In the 17th century, chocolate was a hot, usually bitter drink. The Spanish, who had conquered the Central American originators of chocolate, set the standard for the substance. Cosimo III, whose state of Tuscany was pretty much a Spanish satellite, decided to fight back by having a superior jasmine chocolate blend created so that Florence, not Madrid, would dominate the world of chocolate cuisine.
A museum display in the Civic Museum of Monsummano Terme reveals Cosimo's secret and if the Discovery.com version is indicative, gushes over the brilliance of Cosimo's gastronomic coup.

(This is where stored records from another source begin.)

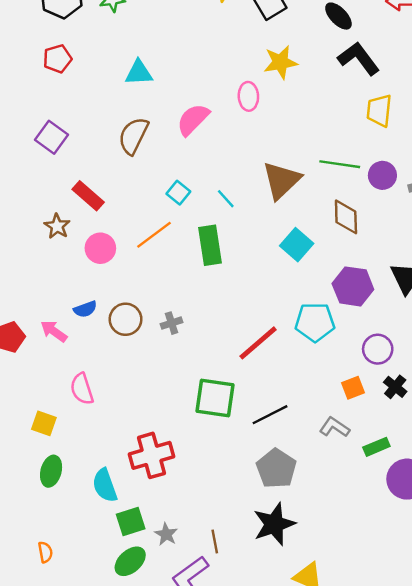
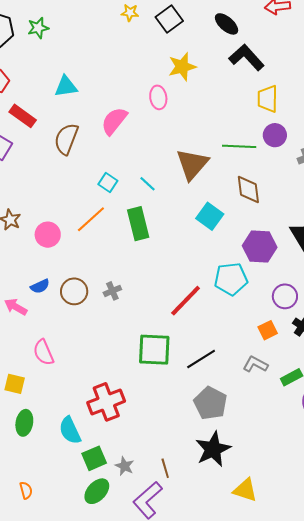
purple circle: (382, 175) -> (275, 135), moved
red rectangle: (88, 196) -> (23, 116), moved

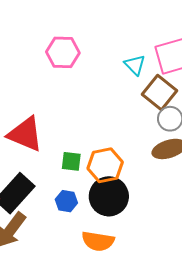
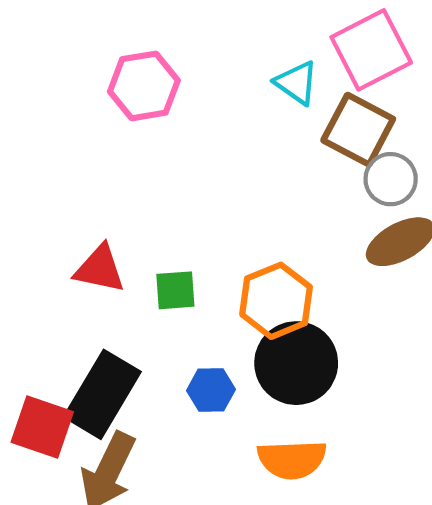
red triangle: (25, 134) -> (100, 269), size x0.7
green square: (71, 161) -> (175, 290), moved

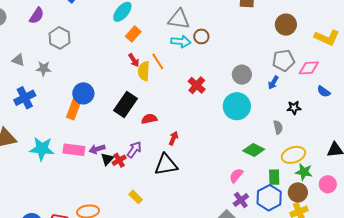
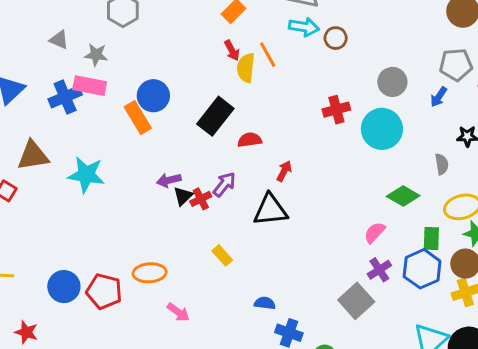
brown circle: (201, 36) -> (336, 38), moved
red cross: (197, 85) -> (336, 110), moved, turned 30
orange rectangle: (74, 109) -> (138, 118), turned -55
pink rectangle: (74, 150) -> (90, 86), moved

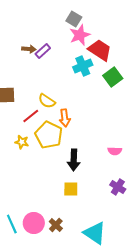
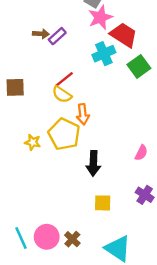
red line: (31, 116) -> (64, 79), moved
pink semicircle: (115, 151) -> (141, 153), turned -64
yellow square: (71, 189) -> (103, 203), moved

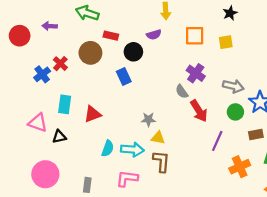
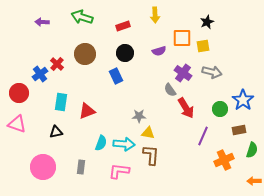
black star: (230, 13) -> (207, 22), moved
purple arrow: (50, 26) -> (42, 22), moved
purple semicircle: (154, 35) -> (159, 51), moved
red circle: (20, 36) -> (19, 93), moved
red rectangle: (111, 36) -> (123, 26), moved, turned -32
yellow square: (226, 42) -> (203, 46), moved
gray arrow: (233, 86) -> (212, 72), moved
pink triangle: (38, 123) -> (17, 124), moved
gray rectangle: (87, 185) -> (81, 167), moved

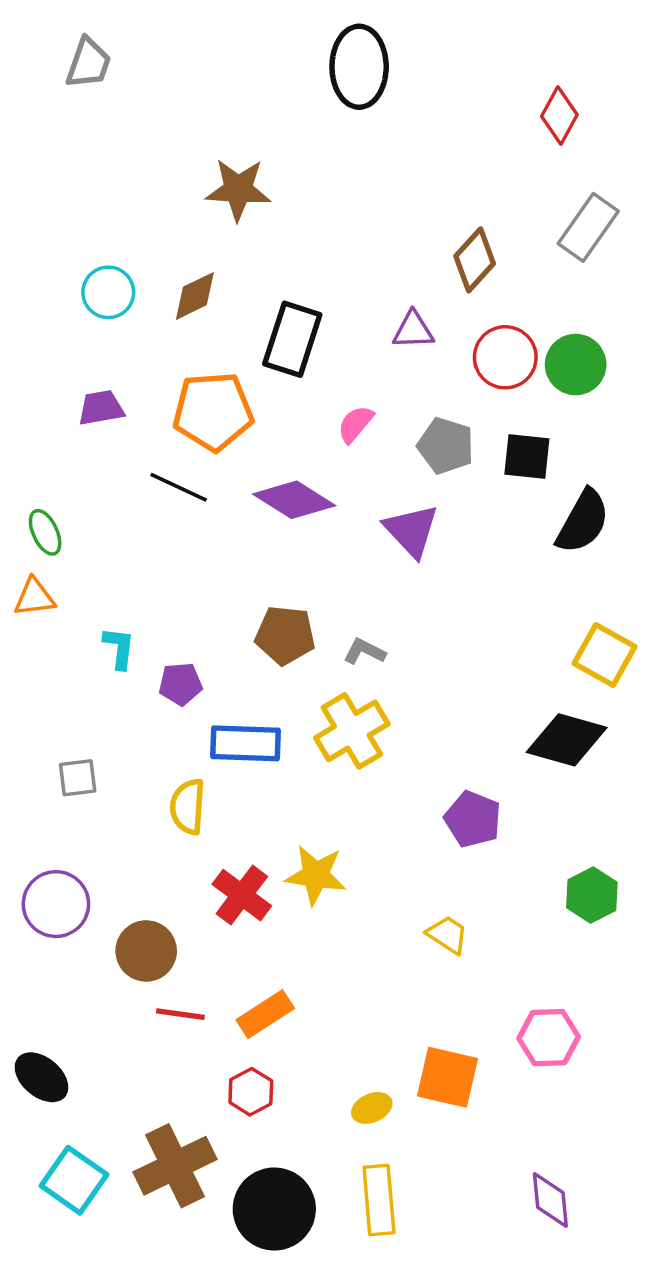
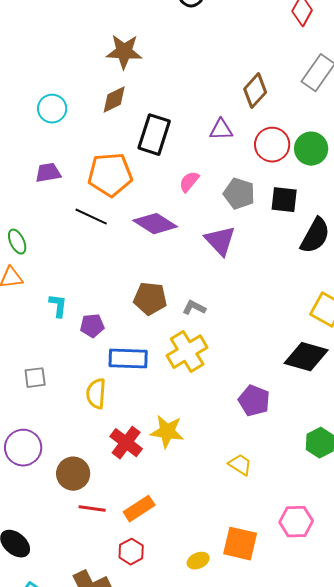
brown diamond: (195, 296) -> (114, 100), moved

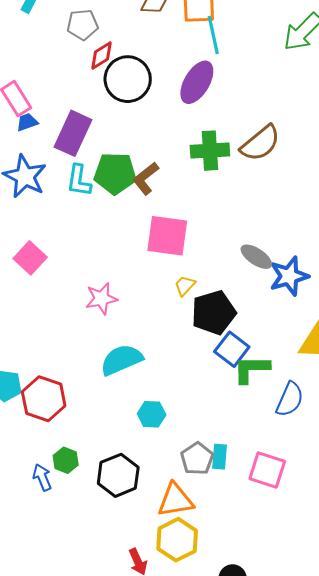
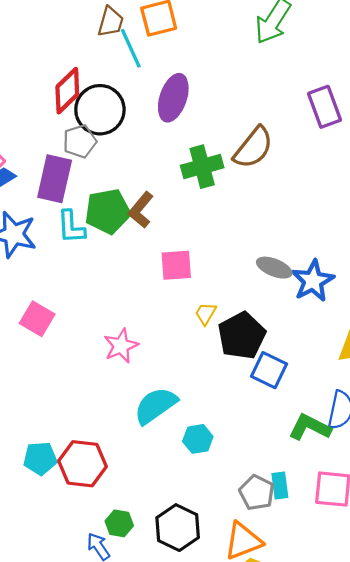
gray pentagon: (82, 25) -> (80, 141), moved
cyan line: (213, 35) -> (131, 48), moved
red diamond: (102, 55) -> (67, 91), size x1.4
pink square: (167, 236) -> (176, 265), size x0.7
green L-shape: (251, 369) -> (310, 427), moved, turned 39
cyan hexagon: (152, 414) -> (198, 439), moved

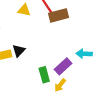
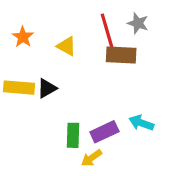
yellow triangle: (24, 10) -> (67, 46), moved

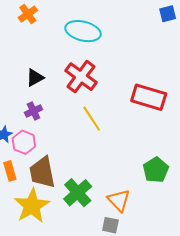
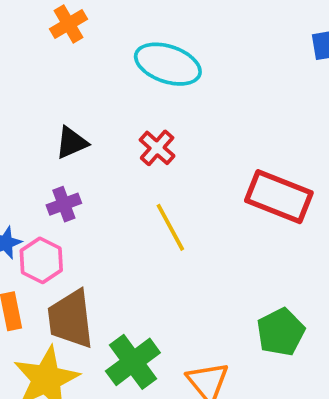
red cross: (81, 77) -> (157, 148), size x0.6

However, there is another way of looking at it: the site from which I borrowed the portrait, paradoxplace.com characterizes Cosimo as one of the worst of the generally worthless later Medicis: "a disaster or the State of Tuscany, and the penultimate nail in the coffin of the Medici dynasty."
I'm generally a Tom Paine man: "the palaces of kings are built upon the ruins of the bowers of paradise;" but occasionally, I must admit, that some benefits trickle down to us unwashed masses. Paradoxplace attributes the invention of the pianoforte to Bartolemeo Cristofori, an instrument maker of Cosimo's time.
Here's the jasmine chocolate recipe from Discovery.com:
10 librae of roasted cocoa, cleaned and coarsely minced (1 libra = 12 oz.)
fresh jasmine petals
8 librae white sugar
3 ounces vanilla flowers
6 ounces cinnamon
2 scruples (7.76 grams)ambergris
Put layers of cocoa and jasmine flowers in a box, one layer over the other. Let it rest for 24 hours, then change the jasmine flowers with fresh ones. Repeat 12 times. Add the other ingredients and combine them on a warmed marble surface until the chocolate dough forms.